Eğlence sektörünün ayakları hâlâ Los Angeles’ın tepelerinde ve Midtown’un gökdelenlerinde sağlam dursa da artık, Amerikan Bayraklı ürünleri tek model olarak gören bir kültür dünyasının olmadığını söyleyen casuslar var. Son 15 yılda Oscar’a layık görülen filmlere baktığımızda Alejandro Iñárritu’dan, Danny Boyle’a, Michel Hazanavicius’tan Guillermo del Toro’ya, Yorgos Lanthimos’tan Alfonso’ya beğenilen Amerikan dışı yapımlar ve yönetmenler var. Cuaron ve ardından Kore “Paraziti”nden “Nomland’e kadar giderek daha fazla Asya varlığı görülüyor. Ve Oppenheimer’ın yönetmeni Christopher Nolan, Illinois’lu annesi hostes olduğu için, Amerikan vatandaşlığına sahip olsa bile, o hâlâ UCL’de eğitim görmüş bir İngiliz’dir. 2010’dan bu yana, en iyi yönetmen dalında yalnızca iki Oscar ABD’de doğan insanlara verildi: La La Land ile Damien Chazelle (yabancı ebeveynlerden) ve “Everything Everywhere All at Once” ile Daniel Kwan ve Daniel Scheinert ikilisinin paylaştığı ödül (ikinci Daniel’in ebeveynleri Asya’da doğdu). Son Oscar ödüllerinde, 2024’te, “En İyi Yönetmen” dalında ,kısa listede sadece bir Amerikalı vardı: 81 yaşındaki temsilcisi Martin Scorsese. Amerikalı Sean Baker’ın “Anora” filminin bu yıl Cannes’da Altın Palmiye kazandığı doğru, ancak 2004’teki Fahrenheit 9/11’den bu yana Amerika doğumlu bir yönetmenin filmi burada ödül kazanmamıştı.

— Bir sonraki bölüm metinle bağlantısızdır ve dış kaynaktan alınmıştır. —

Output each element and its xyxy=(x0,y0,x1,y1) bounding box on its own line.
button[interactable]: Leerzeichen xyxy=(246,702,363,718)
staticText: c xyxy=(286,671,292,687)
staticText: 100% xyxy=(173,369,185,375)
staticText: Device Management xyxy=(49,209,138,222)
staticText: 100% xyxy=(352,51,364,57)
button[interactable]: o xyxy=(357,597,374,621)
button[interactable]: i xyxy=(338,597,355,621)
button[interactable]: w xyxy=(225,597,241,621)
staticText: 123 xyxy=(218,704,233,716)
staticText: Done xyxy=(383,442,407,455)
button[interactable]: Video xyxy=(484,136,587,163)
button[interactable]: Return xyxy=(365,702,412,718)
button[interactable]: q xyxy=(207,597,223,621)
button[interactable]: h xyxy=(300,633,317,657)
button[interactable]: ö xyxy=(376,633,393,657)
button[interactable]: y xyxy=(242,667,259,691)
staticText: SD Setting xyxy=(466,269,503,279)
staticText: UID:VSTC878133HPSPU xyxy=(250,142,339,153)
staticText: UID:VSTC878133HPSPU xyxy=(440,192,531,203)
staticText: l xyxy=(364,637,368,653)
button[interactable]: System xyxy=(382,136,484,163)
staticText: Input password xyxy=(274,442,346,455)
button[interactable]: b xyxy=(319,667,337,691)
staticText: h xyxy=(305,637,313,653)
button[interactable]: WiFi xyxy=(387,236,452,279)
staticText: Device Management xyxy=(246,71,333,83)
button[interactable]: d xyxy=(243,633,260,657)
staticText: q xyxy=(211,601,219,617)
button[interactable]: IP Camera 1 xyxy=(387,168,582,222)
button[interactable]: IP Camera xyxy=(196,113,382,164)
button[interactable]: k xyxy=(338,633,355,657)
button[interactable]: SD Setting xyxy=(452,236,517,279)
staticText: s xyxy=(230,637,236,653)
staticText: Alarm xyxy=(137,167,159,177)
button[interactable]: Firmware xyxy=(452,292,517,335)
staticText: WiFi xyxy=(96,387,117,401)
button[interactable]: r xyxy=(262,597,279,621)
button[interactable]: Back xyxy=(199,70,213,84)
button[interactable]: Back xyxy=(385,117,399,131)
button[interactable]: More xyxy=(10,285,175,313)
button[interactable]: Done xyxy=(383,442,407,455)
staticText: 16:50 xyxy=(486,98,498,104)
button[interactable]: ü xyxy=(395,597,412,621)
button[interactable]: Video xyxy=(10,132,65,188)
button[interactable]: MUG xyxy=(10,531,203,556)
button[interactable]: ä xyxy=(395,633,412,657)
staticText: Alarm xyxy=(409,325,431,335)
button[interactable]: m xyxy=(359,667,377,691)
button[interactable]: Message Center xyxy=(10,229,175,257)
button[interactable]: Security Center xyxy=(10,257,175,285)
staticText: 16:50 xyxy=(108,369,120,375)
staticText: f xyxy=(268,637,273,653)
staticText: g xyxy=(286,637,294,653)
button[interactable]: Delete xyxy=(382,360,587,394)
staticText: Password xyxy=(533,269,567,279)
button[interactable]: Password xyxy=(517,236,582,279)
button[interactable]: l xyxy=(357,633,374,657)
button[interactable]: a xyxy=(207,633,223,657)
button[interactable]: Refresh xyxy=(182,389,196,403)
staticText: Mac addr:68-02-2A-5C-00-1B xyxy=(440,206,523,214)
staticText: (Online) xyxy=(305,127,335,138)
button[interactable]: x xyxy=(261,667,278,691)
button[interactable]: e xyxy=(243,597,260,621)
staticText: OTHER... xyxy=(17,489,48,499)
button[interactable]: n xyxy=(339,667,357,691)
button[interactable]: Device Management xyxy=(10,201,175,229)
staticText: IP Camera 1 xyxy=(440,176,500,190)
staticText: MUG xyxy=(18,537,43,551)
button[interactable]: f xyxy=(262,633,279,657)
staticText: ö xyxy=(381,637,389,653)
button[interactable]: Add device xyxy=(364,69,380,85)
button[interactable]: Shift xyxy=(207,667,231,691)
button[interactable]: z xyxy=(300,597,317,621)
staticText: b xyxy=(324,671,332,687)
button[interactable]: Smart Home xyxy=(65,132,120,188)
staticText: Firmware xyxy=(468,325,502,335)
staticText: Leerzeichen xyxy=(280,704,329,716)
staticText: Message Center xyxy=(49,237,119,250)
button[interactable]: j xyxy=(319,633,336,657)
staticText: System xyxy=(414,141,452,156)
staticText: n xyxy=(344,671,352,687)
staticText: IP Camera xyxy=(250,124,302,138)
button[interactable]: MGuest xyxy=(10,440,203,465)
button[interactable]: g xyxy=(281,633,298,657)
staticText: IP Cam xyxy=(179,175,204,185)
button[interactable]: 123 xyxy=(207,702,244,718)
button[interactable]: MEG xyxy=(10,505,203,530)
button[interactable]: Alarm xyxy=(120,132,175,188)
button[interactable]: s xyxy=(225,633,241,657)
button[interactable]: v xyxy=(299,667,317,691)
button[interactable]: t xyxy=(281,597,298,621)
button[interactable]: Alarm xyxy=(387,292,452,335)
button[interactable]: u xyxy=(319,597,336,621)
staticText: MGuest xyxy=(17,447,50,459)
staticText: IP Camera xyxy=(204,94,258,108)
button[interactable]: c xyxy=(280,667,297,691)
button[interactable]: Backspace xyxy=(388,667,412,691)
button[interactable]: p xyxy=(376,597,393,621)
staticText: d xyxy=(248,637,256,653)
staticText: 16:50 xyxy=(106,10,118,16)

AVRUPA’YI ÇILDIRTAN ABD’Lİ YÖNETMEN DEVRİ KAPANDI

Tarantino, Soderbergh, Lynch, Coppola, Altman ve Coen kardeşlerin Avrupa’yı çıldırtan günleri geride kaldı. ‘Berlin Altın Ayı’ ödülünü ‘Magnolia’nın kazandığı 2000 yılından bu yana, bir Amerikalı almamıştı. Filmlerdeki casuslar yetmezmiş gibi, yeni “Backstreet Boys” Koreli BTS, Japon Pokémon’lar “GI Joe’yu geride bırakırken, New York Times’ın seçtiği 21. yüzyılın en iyi kitabı bir İtalyan yazara ait: “Benim Olağanüstü Akıllı Arkadaşım – Elena Ferrante. Listedeki ilk on kitabın sadece yarısı, Amerikalı yazarların kitapları. Ulusal kültür eliti bile, kültürel etkisinin azaldığını kabul ediyor.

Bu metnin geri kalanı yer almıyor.